The San Francisco-based group has grown rapidly this year, with its product receiving hundreds of millions of queries a month. It has 15mn monthly active users with most of that traffic coming from the US.
It is seeking to capitalise and improve on the search advertising system pioneered by Google, in which marketers bid to have a sponsored link placed against search queries. It is in talks with major brands to pilot advertising on its platform.
In a sign of growing competition in the space, AI companies have recently targeted the search market by linking up chatbots to the internet. This week, OpenAI rolled out web searching for its popular ChatGPT product, while Anthropic’s Claude can perform searches through a feature called “computer use”.
Google and Microsoft, which are leaders in the $300bn digital advertising world, have also recently incorporated large language models, which power AI chatbots and make results more conversational, into their search offerings.
The latest round has pushed Perplexity’s valuation higher by nine-fold since the start of the year, in another sign of how hot start-ups developing new AI tools can draw in hundreds of millions or even billions of dollars in investment.
After OpenAI’s $6.6bn fundraising in October — one of the largest in Silicon Valley — one person close to the company said Perplexity was inundated with unsolicited interest from new investors.
Run by former Google intern Aravind Srinivas, Perplexity raised $250mn this summer, on top of previous funding rounds in January and April.

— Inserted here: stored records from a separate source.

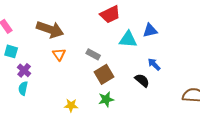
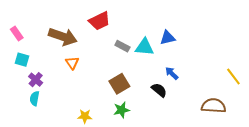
red trapezoid: (110, 14) -> (99, 21), moved
gray rectangle: (93, 54) -> (122, 46), moved

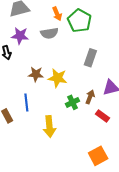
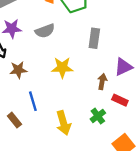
gray semicircle: (49, 33) -> (45, 31), moved
brown star: (36, 74) -> (18, 70), moved
green cross: (73, 102) -> (98, 116), moved

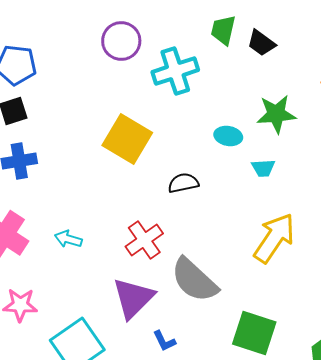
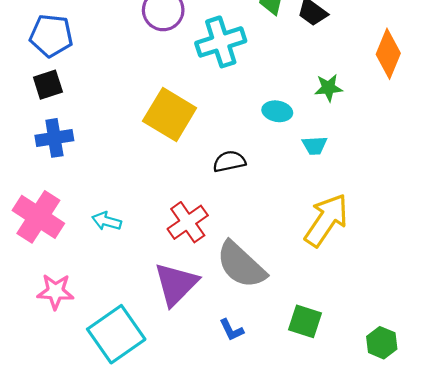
green star: (276, 114) -> (328, 88), size x0.7
green square: (254, 333) -> (305, 321), size x0.7
blue L-shape: (164, 341) -> (231, 330), moved

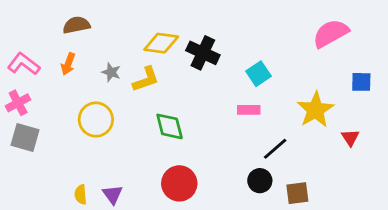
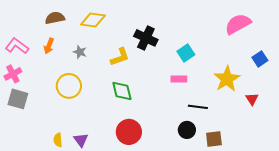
yellow diamond: (161, 43) -> (93, 20), moved
yellow L-shape: (146, 79) -> (120, 57), moved
blue square: (361, 82) -> (260, 59), turned -35
black line: (275, 149) -> (198, 107), turned 48

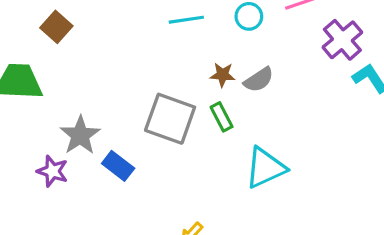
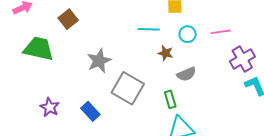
brown star: (223, 75) -> (166, 53), moved
green rectangle: (222, 117) -> (170, 99), moved
gray star: (80, 135) -> (99, 61), moved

Perplexity makes money through subscriptions. It says its annualised revenues — a projection of full-year revenues based on extrapolating the most recent month’s sales — have grown from $5mn in January to $35mn in August.
The spate of deals for lossmaking AI start-ups has stoked concern among some investors that rising valuations in the sector show all the hallmarks of a bubble, however. But even those who argue most AI valuations are increasingly detached from reality are willing to stake bets on companies they believe could be winners.
The closing of the round was first reported by Bloomberg.